▶ Aim of the exercise: Word for word, output every line of the material below, minus pictures.

▶ Material for the task:
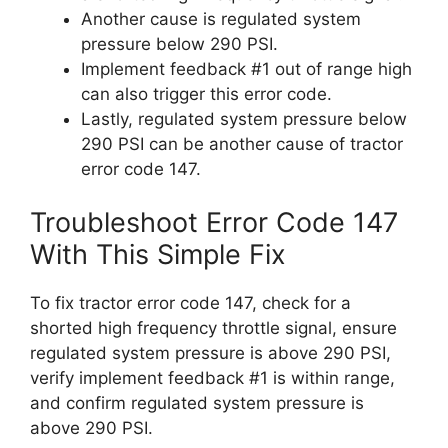
Another cause is regulated system
pressure below 290 PSI.
Implement feedback #1 out of range high
can also trigger this error code.
Lastly, regulated system pressure below
290 PSI can be another cause of tractor
error code 147.
Troubleshoot Error Code 147
With This Simple Fix
To fix tractor error code 147, check for a
shorted high frequency throttle signal, ensure
regulated system pressure is above 290 PSI,
verify implement feedback #1 is within range,
and confirm regulated system pressure is
above 290 PSI.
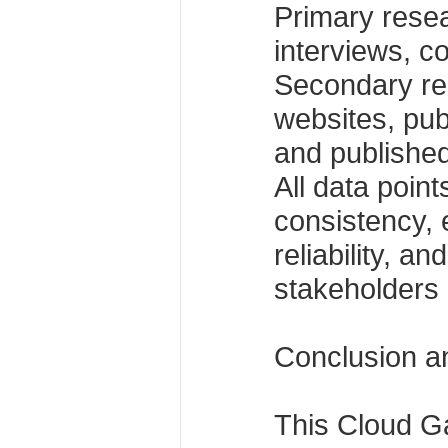
Primary rese
interviews, c
Secondary r
websites, publ
and published
All data poin
consistency, e
reliability, a
stakeholders 
Conclusion a
This Cloud G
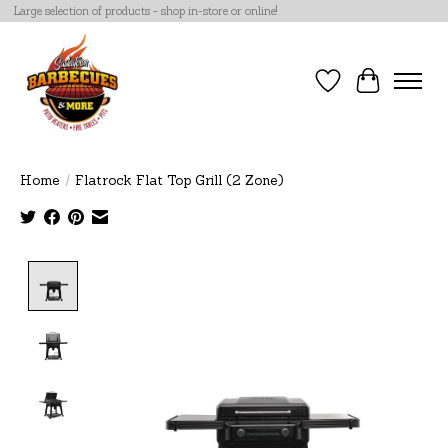
Large selection of products - shop in-store or online!
Wish List
Cart
Home
/
Flatrock Flat Top Grill (2 Zone)
Product image slideshow Items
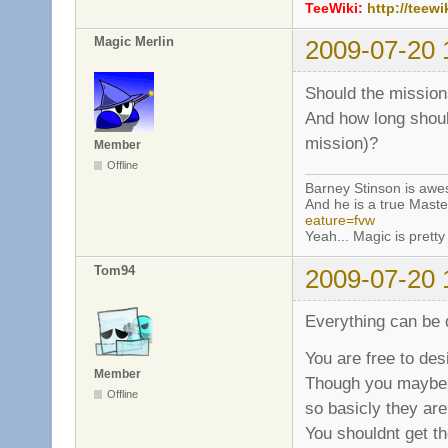
TeeWiki:
http://teewi
Magic Merlin
2009-07-20 
Should the mission
And how long shoul
mission)?
Member
Offline
Barney Stinson is aw
And he is a true Maste
eature=fvw
Yeah... Magic is pretty 
Tom94
2009-07-20 
Everything can be 
You are free to des
Member
Though you maybe s
Offline
so basicly they are
You shouldnt get th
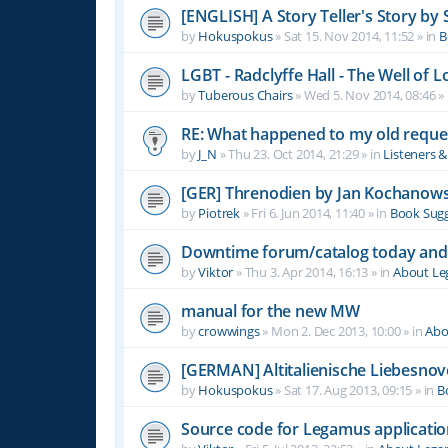
[ENGLISH] A Story Teller's Story b
by
Hokuspokus
»
Sat 15. Nov 2014, 11:52
» in
B
LGBT - Radclyffe Hall - The Well of L
by
Tuberous Chairs
»
Wed 5. Nov 2014, 08:46
» 
RE: What happened to my old reque
by
J_N
»
Thu 23. Oct 2014, 21:29
» in
Listeners 
[GER] Threnodien by Jan Kochanows
by
Piotrek
»
Fri 6. Jun 2014, 11:40
» in
Book Sugg
Downtime forum/catalog today and
by
Viktor
»
Thu 3. Apr 2014, 16:13
» in
About L
manual for the new MW
by
crowwings
»
Mon 2. Dec 2013, 10:00
» in
Abo
[GERMAN] Altitalienische Liebesnov
by
Hokuspokus
»
Sat 17. Aug 2013, 09:15
» in
B
Source code for Legamus applicati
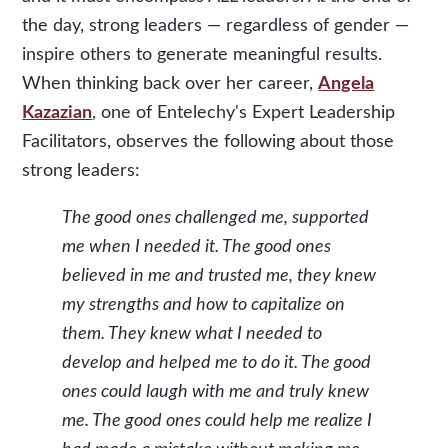
the day, strong leaders — regardless of gender —
inspire others to generate meaningful results.
When thinking back over her career,
Angela
Kazazian
, one of Entelechy's Expert Leadership
Facilitators, observes the following about those
strong leaders:
The good ones challenged me, supported
me when I needed it. The good ones
believed in me and trusted me, they knew
my strengths and how to capitalize on
them. They knew what I needed to
develop and helped me to do it. The good
ones could laugh with me and truly knew
me. The good ones could help me realize I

▶ Solved problem:
Another cause is regulated system
pressure below 290 PSI.
Implement feedback #1 out of range high
can also trigger this error code.
Lastly, regulated system pressure below
290 PSI can be another cause of tractor
error code 147.
Troubleshoot Error Code 147
With This Simple Fix
To fix tractor error code 147, check for a
shorted high frequency throttle signal, ensure
regulated system pressure is above 290 PSI,
verify implement feedback #1 is within range,
and confirm regulated system pressure is
above 290 PSI.
Primary rese
interviews, c
Secondary r
websites, publ
and published
All data poin
consistency, e
reliability, a
stakeholders 
Conclusion a
This Cloud G
Large selection of products - shop in-store or online!
Wish List
Cart
Home
/
Flatrock Flat Top Grill (2 Zone)
Product image slideshow Items
TeeWiki:
http://teewi
Magic Merlin
2009-07-20 
Should the mission
And how long shoul
mission)?
Member
Offline
Barney Stinson is aw
And he is a true Maste
eature=fvw
Yeah... Magic is pretty 
Tom94
2009-07-20 
Everything can be 
You are free to des
Member
Though you maybe s
Offline
so basicly they are
You shouldnt get th
[ENGLISH] A Story Teller's Story b
by
Hokuspokus
»
Sat 15. Nov 2014, 11:52
» in
B
LGBT - Radclyffe Hall - The Well of L
by
Tuberous Chairs
»
Wed 5. Nov 2014, 08:46
» 
RE: What happened to my old reque
by
J_N
»
Thu 23. Oct 2014, 21:29
» in
Listeners 
[GER] Threnodien by Jan Kochanows
by
Piotrek
»
Fri 6. Jun 2014, 11:40
» in
Book Sugg
Downtime forum/catalog today and
by
Viktor
»
Thu 3. Apr 2014, 16:13
» in
About L
manual for the new MW
by
crowwings
»
Mon 2. Dec 2013, 10:00
» in
Abo
[GERMAN] Altitalienische Liebesnov
by
Hokuspokus
»
Sat 17. Aug 2013, 09:15
» in
B
Source code for Legamus applicati
the day, strong leaders — regardless of gender —
inspire others to generate meaningful results.
When thinking back over her career,
Angela
Kazazian
, one of Entelechy's Expert Leadership
Facilitators, observes the following about those
strong leaders:
The good ones challenged me, supported
me when I needed it. The good ones
believed in me and trusted me, they knew
my strengths and how to capitalize on
them. They knew what I needed to
develop and helped me to do it. The good
ones could laugh with me and truly knew
me. The good ones could help me realize I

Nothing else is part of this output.